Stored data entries

============

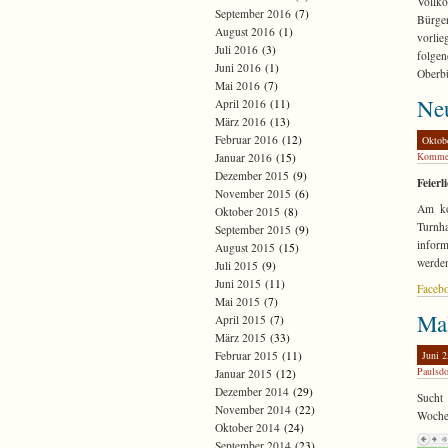
Vollk
September 2016
(7)
Bürger
August 2016
(1)
vorlie
Juli 2016
(3)
folgen
Juni 2016
(1)
Oberbü
Mai 2016
(7)
Neu
April 2016
(11)
März 2016
(13)
Februar 2016
(12)
Oktob
Komme
Januar 2016
(15)
Dezember 2015
(9)
Feierl
November 2015
(6)
Am ko
Oktober 2015
(8)
Turnha
September 2015
(9)
inform
August 2015
(15)
werden
Juli 2015
(9)
Juni 2015
(11)
Faceb
Mai 2015
(7)
Mal
April 2015
(7)
März 2015
(33)
Juni 2
Februar 2015
(11)
Paulsdo
Januar 2015
(12)
Dezember 2014
(29)
Sucht 
November 2014
(22)
Wochen
Oktober 2014
(24)
September 2014
(23)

============

▸ **Work task**
What is needed is an exact copy of all the data, with no images in it.

▸ **Reply to the task**
Vollk
September 2016
(7)
Bürger
August 2016
(1)
vorlie
Juli 2016
(3)
folgen
Juni 2016
(1)
Oberbü
Mai 2016
(7)
Neu
April 2016
(11)
März 2016
(13)
Februar 2016
(12)
Oktob
Komme
Januar 2016
(15)
Dezember 2015
(9)
Feierl
November 2015
(6)
Am ko
Oktober 2015
(8)
Turnha
September 2015
(9)
inform
August 2015
(15)
werden
Juli 2015
(9)
Juni 2015
(11)
Faceb
Mai 2015
(7)
Mal
April 2015
(7)
März 2015
(33)
Juni 2
Februar 2015
(11)
Paulsdo
Januar 2015
(12)
Dezember 2014
(29)
Sucht 
November 2014
(22)
Wochen
Oktober 2014
(24)
September 2014
(23)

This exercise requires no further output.